**WHAT YOU HAVE TO DO**
Please copy exactly the part of the records below that opens with the line containing "después de exponer a" and closes with the line containing "Code of Conduct", leaving out any pictures.

::: RECORDED INFORMATION

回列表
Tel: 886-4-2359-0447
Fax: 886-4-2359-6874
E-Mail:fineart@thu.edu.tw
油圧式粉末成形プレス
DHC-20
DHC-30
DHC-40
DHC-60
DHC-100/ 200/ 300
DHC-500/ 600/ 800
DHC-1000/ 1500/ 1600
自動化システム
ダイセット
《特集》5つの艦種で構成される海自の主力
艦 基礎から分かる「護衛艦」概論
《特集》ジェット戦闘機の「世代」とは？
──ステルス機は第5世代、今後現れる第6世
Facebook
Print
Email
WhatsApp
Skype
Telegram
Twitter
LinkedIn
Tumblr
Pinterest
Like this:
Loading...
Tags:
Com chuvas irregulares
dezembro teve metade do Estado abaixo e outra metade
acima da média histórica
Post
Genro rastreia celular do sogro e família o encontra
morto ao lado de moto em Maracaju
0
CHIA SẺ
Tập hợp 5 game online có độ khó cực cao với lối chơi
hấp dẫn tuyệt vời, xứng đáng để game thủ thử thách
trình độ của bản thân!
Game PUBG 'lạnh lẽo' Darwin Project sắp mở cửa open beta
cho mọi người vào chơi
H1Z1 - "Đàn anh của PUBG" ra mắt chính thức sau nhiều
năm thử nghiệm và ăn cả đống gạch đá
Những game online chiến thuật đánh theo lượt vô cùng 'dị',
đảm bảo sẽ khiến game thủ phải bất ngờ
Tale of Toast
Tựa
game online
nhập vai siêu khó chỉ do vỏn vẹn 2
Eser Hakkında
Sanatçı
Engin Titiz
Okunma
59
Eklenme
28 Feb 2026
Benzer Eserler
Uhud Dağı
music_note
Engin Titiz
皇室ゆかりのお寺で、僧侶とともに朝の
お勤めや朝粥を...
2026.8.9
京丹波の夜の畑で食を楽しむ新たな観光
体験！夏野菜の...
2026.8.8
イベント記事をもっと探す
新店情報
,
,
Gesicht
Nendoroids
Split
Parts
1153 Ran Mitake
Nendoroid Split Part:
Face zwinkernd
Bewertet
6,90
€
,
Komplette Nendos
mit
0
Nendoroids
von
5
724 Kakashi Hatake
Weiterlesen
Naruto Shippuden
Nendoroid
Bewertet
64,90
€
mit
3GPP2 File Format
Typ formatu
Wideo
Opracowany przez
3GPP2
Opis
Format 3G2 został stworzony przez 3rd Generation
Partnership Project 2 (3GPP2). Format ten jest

::::::
::: RECORDED INFORMATION

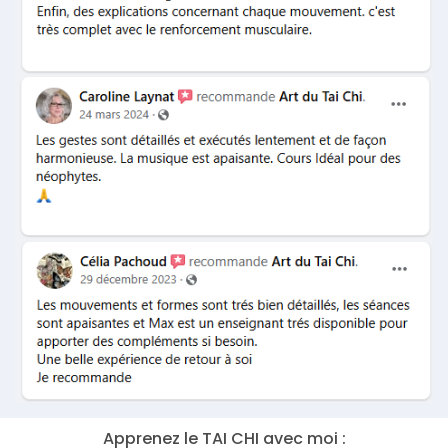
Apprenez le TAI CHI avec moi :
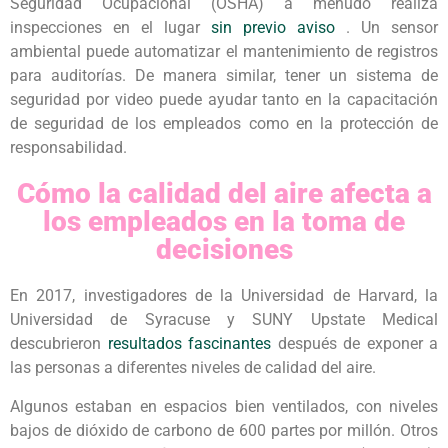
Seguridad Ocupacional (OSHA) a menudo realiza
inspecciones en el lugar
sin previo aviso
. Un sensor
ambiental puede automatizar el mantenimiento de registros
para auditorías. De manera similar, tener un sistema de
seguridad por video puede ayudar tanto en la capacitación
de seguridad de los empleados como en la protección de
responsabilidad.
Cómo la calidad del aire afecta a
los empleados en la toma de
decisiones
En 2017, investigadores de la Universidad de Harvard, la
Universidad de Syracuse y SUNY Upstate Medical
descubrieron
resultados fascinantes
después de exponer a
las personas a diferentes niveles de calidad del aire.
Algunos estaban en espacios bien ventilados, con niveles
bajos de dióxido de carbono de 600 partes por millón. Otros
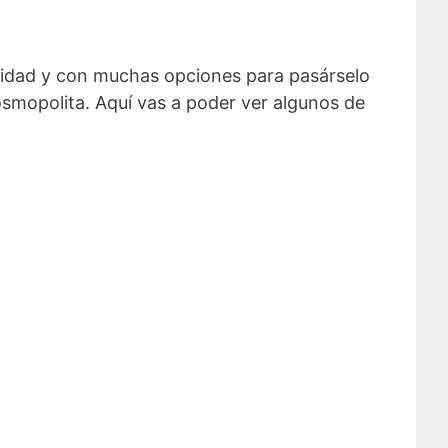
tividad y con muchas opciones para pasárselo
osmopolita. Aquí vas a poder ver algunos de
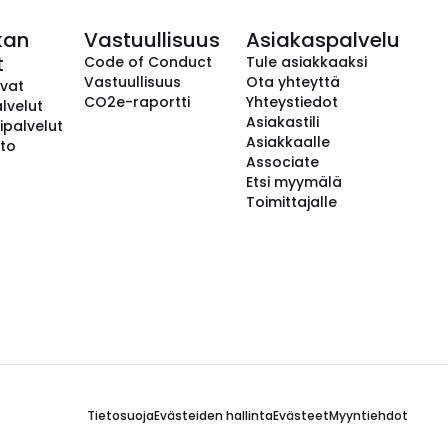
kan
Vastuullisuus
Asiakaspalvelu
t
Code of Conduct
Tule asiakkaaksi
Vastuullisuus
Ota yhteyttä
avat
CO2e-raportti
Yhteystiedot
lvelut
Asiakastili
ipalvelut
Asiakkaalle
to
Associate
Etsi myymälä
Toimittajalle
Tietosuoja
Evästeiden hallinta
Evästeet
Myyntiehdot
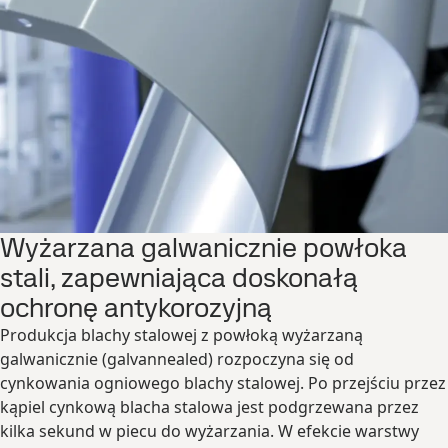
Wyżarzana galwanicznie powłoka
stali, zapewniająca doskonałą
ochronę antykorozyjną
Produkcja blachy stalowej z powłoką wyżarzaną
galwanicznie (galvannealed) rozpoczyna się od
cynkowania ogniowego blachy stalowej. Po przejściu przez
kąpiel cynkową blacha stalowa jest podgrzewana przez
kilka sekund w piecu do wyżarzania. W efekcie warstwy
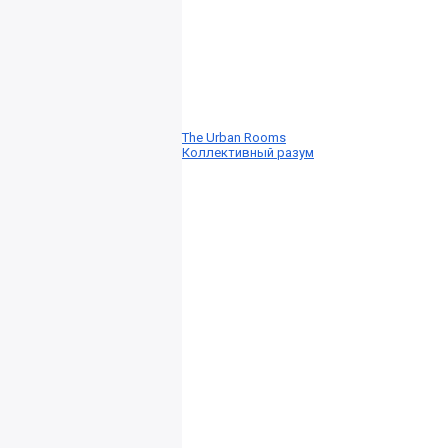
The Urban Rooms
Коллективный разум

::::::

**ANSWER SECTION**
después de exponer a
las personas a diferentes niveles de calidad del aire.
Algunos estaban en espacios bien ventilados, con niveles
bajos de dióxido de carbono de 600 partes por millón. Otros
tividad y con muchas opciones para pasárselo
osmopolita. Aquí vas a poder ver algunos de
kan
Vastuullisuus
Asiakaspalvelu
t
Code of Conduct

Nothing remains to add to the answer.